E pouco a pouco, as migalhas viram fatias. As fatias viram pães inteiros. E você percebe que, sem saber exatamente quando, você começou a se reconstruir — mais forte, mais inteira, mais sábia do que antes.

Propósito: o antídoto para o vazio

Viktor Frankl, psiquiatra que sobreviveu aos campos de concentração nazistas e autor do livro Em Busca de Sentido, disse uma coisa que nunca mais saiu da minha cabeça:

“Aquele que tem um porquê para viver pode suportar quase qualquer como.”

Nos meus piores momentos, deitada no escuro com o peso do mundo no peito, eu me perguntei: qual é o meu porquê?

E a resposta voltou, tímida no começo, mas cada vez mais clara e luminosa:

Ajudar pessoas.

Escrever. Compartilhar. Criar pontes entre experiências que parecem isoladas — e mostrar que não estamos tão sozinhas quanto pensamos. Que a dor de uma ecoa na outra. Que a superação de alguém pode acender uma chama em quem está no escuro.

Esse é o meu propósito. E foi ele que me trouxe de volta aqui, para esse espaço, para você. Se você quiser conhecer mais sobre o trabalho que desenvolvo, acesse o meu site e veja como podemos caminhar juntas.

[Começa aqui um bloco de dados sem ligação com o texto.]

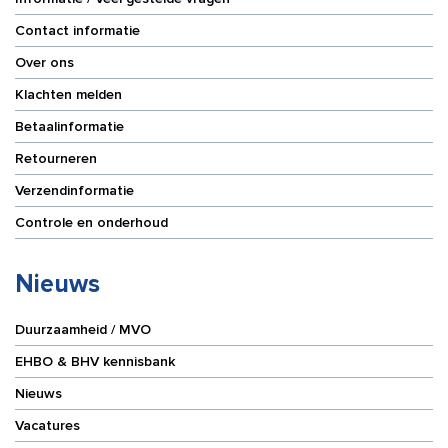
Contact informatie
Over ons
Klachten melden
Betaalinformatie
Retourneren
Verzendinformatie
Controle en onderhoud
Nieuws
Duurzaamheid / MVO
EHBO & BHV kennisbank
Nieuws
Vacatures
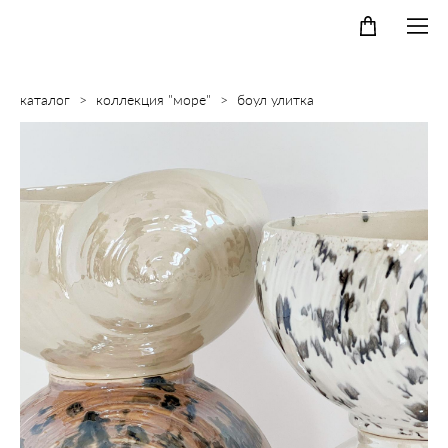
каталог
>
коллекция "море"
>
боул улитка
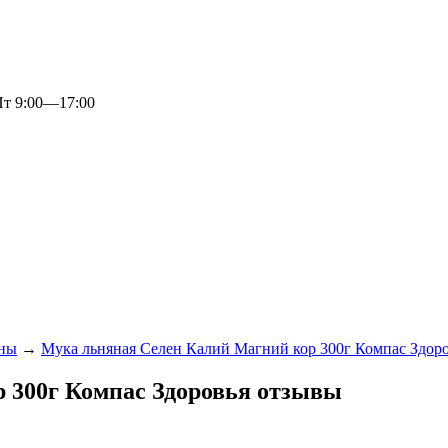
 9:00—17:00
оны
→
Мука льняная Селен Калий Магний кор 300г Компас Здор
 300г Компас Здоровья отзывы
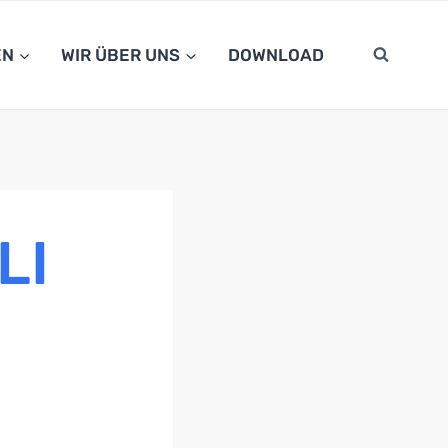
EN
WIR ÜBER UNS
DOWNLOAD
LI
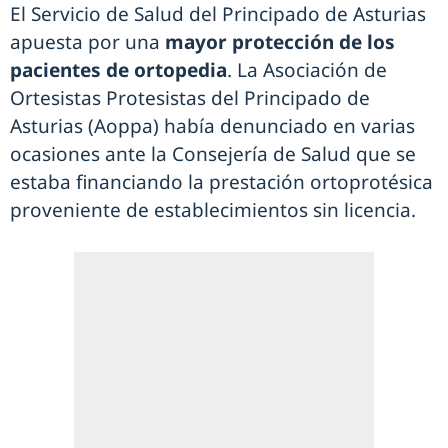
El Servicio de Salud del Principado de Asturias
apuesta por una
mayor protección de los
pacientes de ortopedia
. La Asociación de
Ortesistas Protesistas del Principado de
Asturias (Aoppa) había denunciado en varias
ocasiones ante la Consejería de Salud que se
estaba financiando la prestación ortoprotésica
proveniente de establecimientos sin licencia.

Uma carta para quem precisa ouvir isso hoje

Se você chegou até aqui, talvez esteja passando por algo difícil. Talvez você também esteja no meio daquele silêncio pesado. Talvez esteja se perguntando se vai conseguir — se tem forças suficientes, se o dia vai clarear, se a dor vai passar.

Então me permite te dizer, de mulher para mulher, de coração para coração:

Vai.

Não perfeitamente. Não sem cicatrizes. Não no tempo que os outros esperam. Mas vai.

Permita-se sentir tudo o que está sentindo — a raiva, a tristeza, o medo, a saudade. Não existe sentimento errado. Existe sentimento não processado.

Busque as pessoas que te amam. Aceite o colo. Peça ajuda. Chore junto. Ria quando der. Descanse quando precisar. E não se cobre tanto — você já está fazendo o que pode, e isso é suficiente.

E quando você estiver pronta — no seu tempo, no seu ritmo, sem pressa — dê um passo. Só um. Ele já é suficiente.

Porque resiliência não é sobre não cair. É sobre decidir, todos os dias, se levantar.

Eu voltei. Diferente, mas inteira. Com mais cicatrizes, mas também com mais sabedoria. Com a saudade de quem perdi gravada no peito, e a gratidão por quem ainda tenho bem pertinho de mim.

E eu trouxe comigo um compromisso: criar conteúdos que realmente importem. Que ajudem você a viver melhor no século XXI — com mais leveza, mais presença e mais propósito.

Bem-vinda de volta. Ou bem-vinda pela primeira vez.